Both the line below containing "l'origine notamment du" and the line containing "l'UNESCO de Stone", along with every line between them, should be repeated exactly; no other line belongs in the answer.

Records for the task:
● ● ●

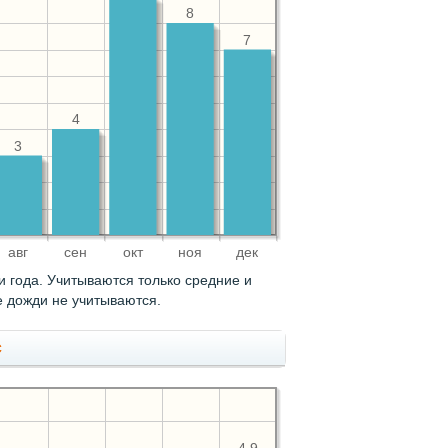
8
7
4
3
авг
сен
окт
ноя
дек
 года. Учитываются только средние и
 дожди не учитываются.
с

● ● ●

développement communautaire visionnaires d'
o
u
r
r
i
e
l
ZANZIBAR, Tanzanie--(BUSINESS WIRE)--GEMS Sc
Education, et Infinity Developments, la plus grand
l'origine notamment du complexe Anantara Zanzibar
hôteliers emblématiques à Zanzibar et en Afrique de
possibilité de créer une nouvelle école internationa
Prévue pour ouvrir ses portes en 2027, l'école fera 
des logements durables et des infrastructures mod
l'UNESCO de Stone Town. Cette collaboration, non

● ● ●

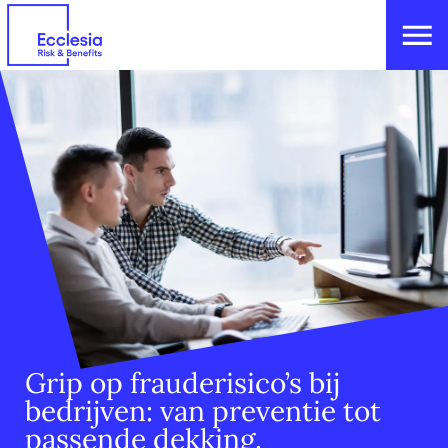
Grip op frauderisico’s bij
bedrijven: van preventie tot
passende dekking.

● ● ●

Exercise response:
l'origine notamment du complexe Anantara Zanzibar
hôteliers emblématiques à Zanzibar et en Afrique de
possibilité de créer une nouvelle école internationa
Prévue pour ouvrir ses portes en 2027, l'école fera 
des logements durables et des infrastructures mod
l'UNESCO de Stone Town. Cette collaboration, non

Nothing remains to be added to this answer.